Supplemental information can be found online at https://doi.org/10.1016/j.celrep.2024.114191.

Highlights.

• Combined multimodal data reveal multiple premotor areas within the mouse motor network

• Three mouse premotor areas (ALM, aM2, pM2) have distinct structural and functional properties

• ALM has striking similarity to human ventral premotor areas, such as PMv

• aM2 and pM2 amalgamate properties of human pre-SMA and human cingulate cortex

In brief.

Lazari et al. provide evidence for the existence of multiple premotor areas within the mouse motor network. Three premotor areas, ALM, aM2, and pM2, have distinct structural, functional, and behavioral properties and show important similarities to and differences from the human motor system.

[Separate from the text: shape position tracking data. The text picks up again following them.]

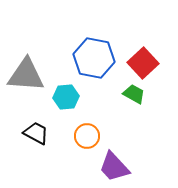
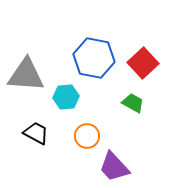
green trapezoid: moved 1 px left, 9 px down
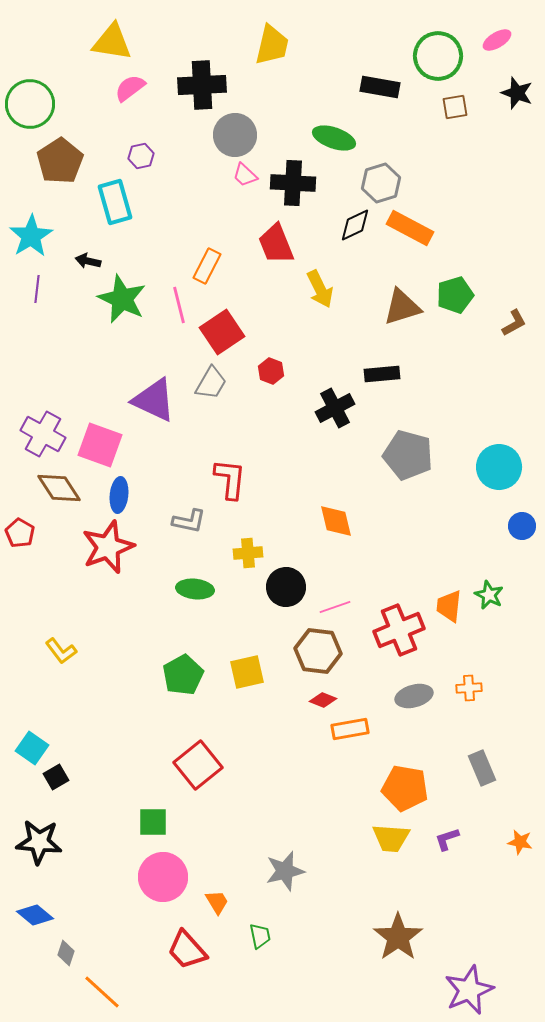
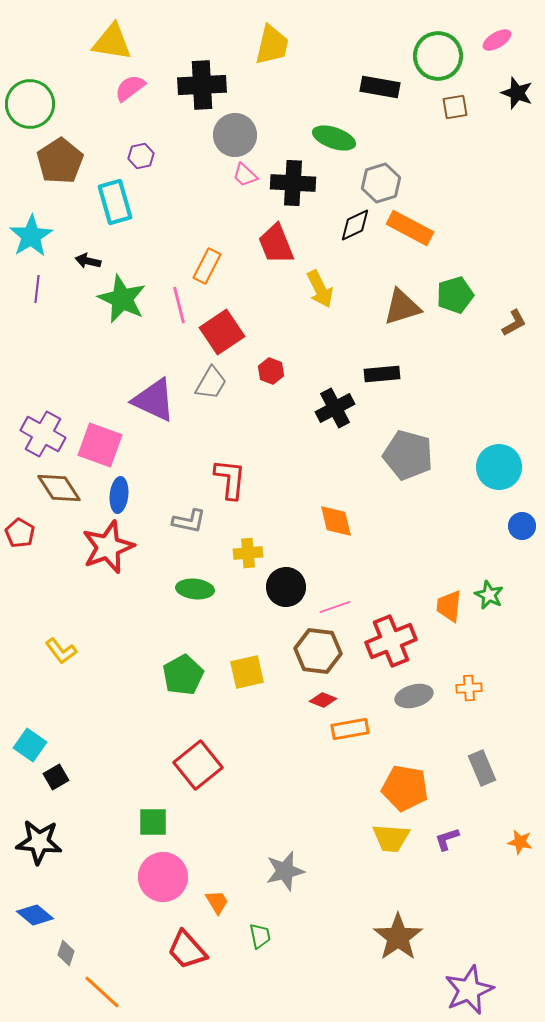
red cross at (399, 630): moved 8 px left, 11 px down
cyan square at (32, 748): moved 2 px left, 3 px up
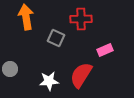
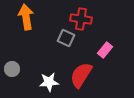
red cross: rotated 10 degrees clockwise
gray square: moved 10 px right
pink rectangle: rotated 28 degrees counterclockwise
gray circle: moved 2 px right
white star: moved 1 px down
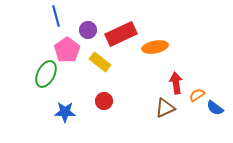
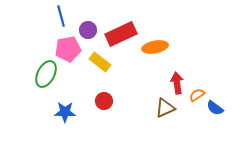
blue line: moved 5 px right
pink pentagon: moved 1 px right, 1 px up; rotated 25 degrees clockwise
red arrow: moved 1 px right
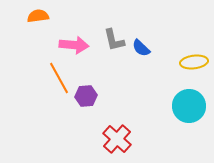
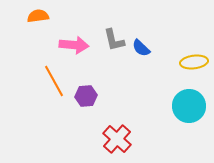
orange line: moved 5 px left, 3 px down
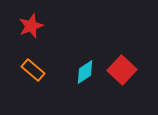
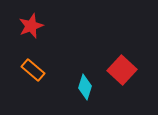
cyan diamond: moved 15 px down; rotated 40 degrees counterclockwise
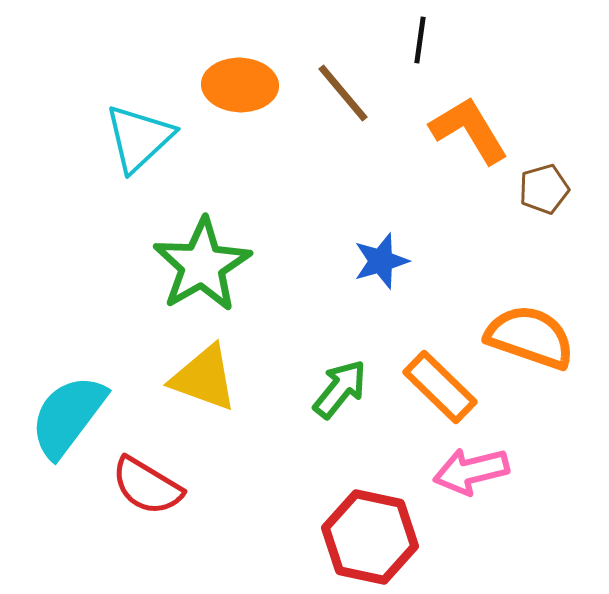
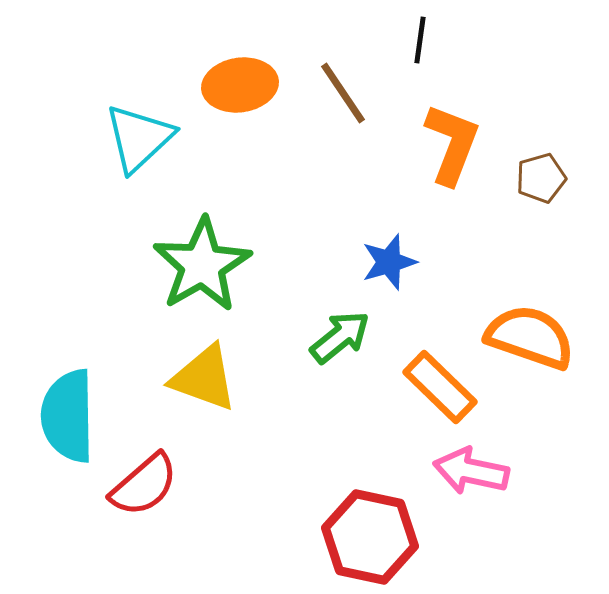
orange ellipse: rotated 10 degrees counterclockwise
brown line: rotated 6 degrees clockwise
orange L-shape: moved 17 px left, 14 px down; rotated 52 degrees clockwise
brown pentagon: moved 3 px left, 11 px up
blue star: moved 8 px right, 1 px down
green arrow: moved 52 px up; rotated 12 degrees clockwise
cyan semicircle: rotated 38 degrees counterclockwise
pink arrow: rotated 26 degrees clockwise
red semicircle: moved 3 px left, 1 px up; rotated 72 degrees counterclockwise
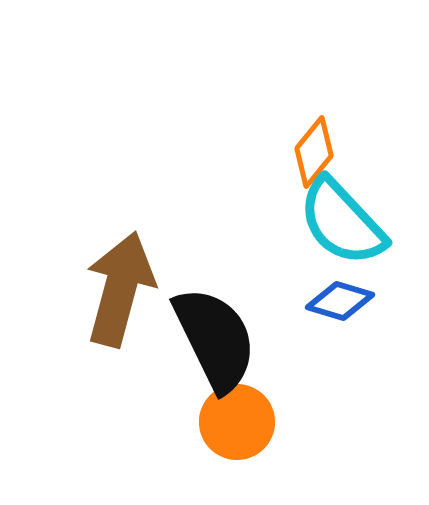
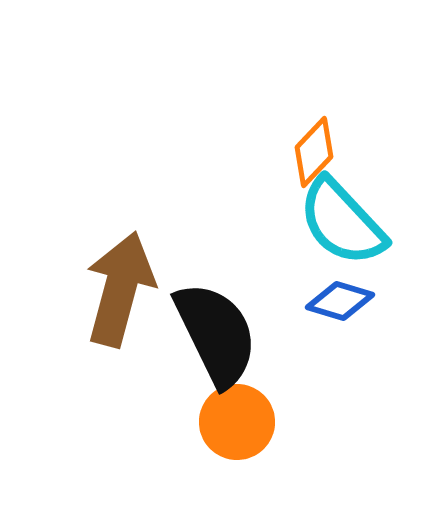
orange diamond: rotated 4 degrees clockwise
black semicircle: moved 1 px right, 5 px up
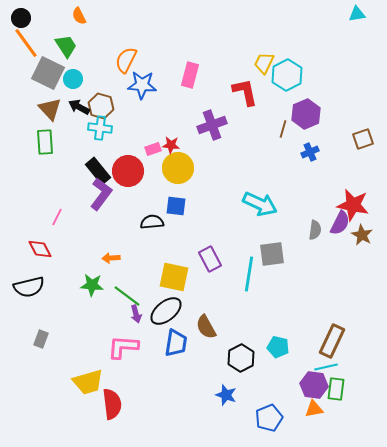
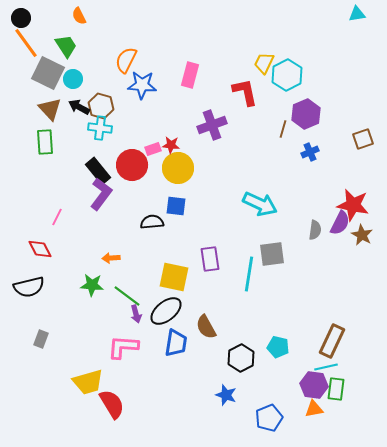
red circle at (128, 171): moved 4 px right, 6 px up
purple rectangle at (210, 259): rotated 20 degrees clockwise
red semicircle at (112, 404): rotated 24 degrees counterclockwise
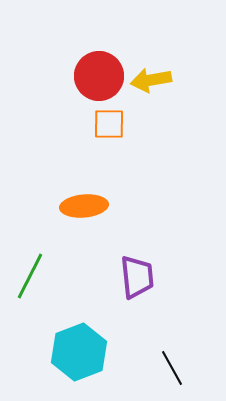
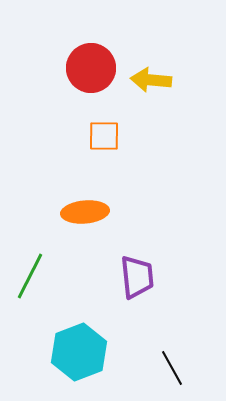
red circle: moved 8 px left, 8 px up
yellow arrow: rotated 15 degrees clockwise
orange square: moved 5 px left, 12 px down
orange ellipse: moved 1 px right, 6 px down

Data and code availability

• Raw data reported in this paper will be shared by the lead contact upon request.

• All original code has been deposited here: (https://git.fmrib.ox.ac.uk/preclinical-imaging/premotor-mouse-human/, https://doi.org/10.5281/zenodo.10912448), and is publicly available as of the date of publication.

• Any additional information required to reanalyze the data reported in this paper is available from the lead contact upon request.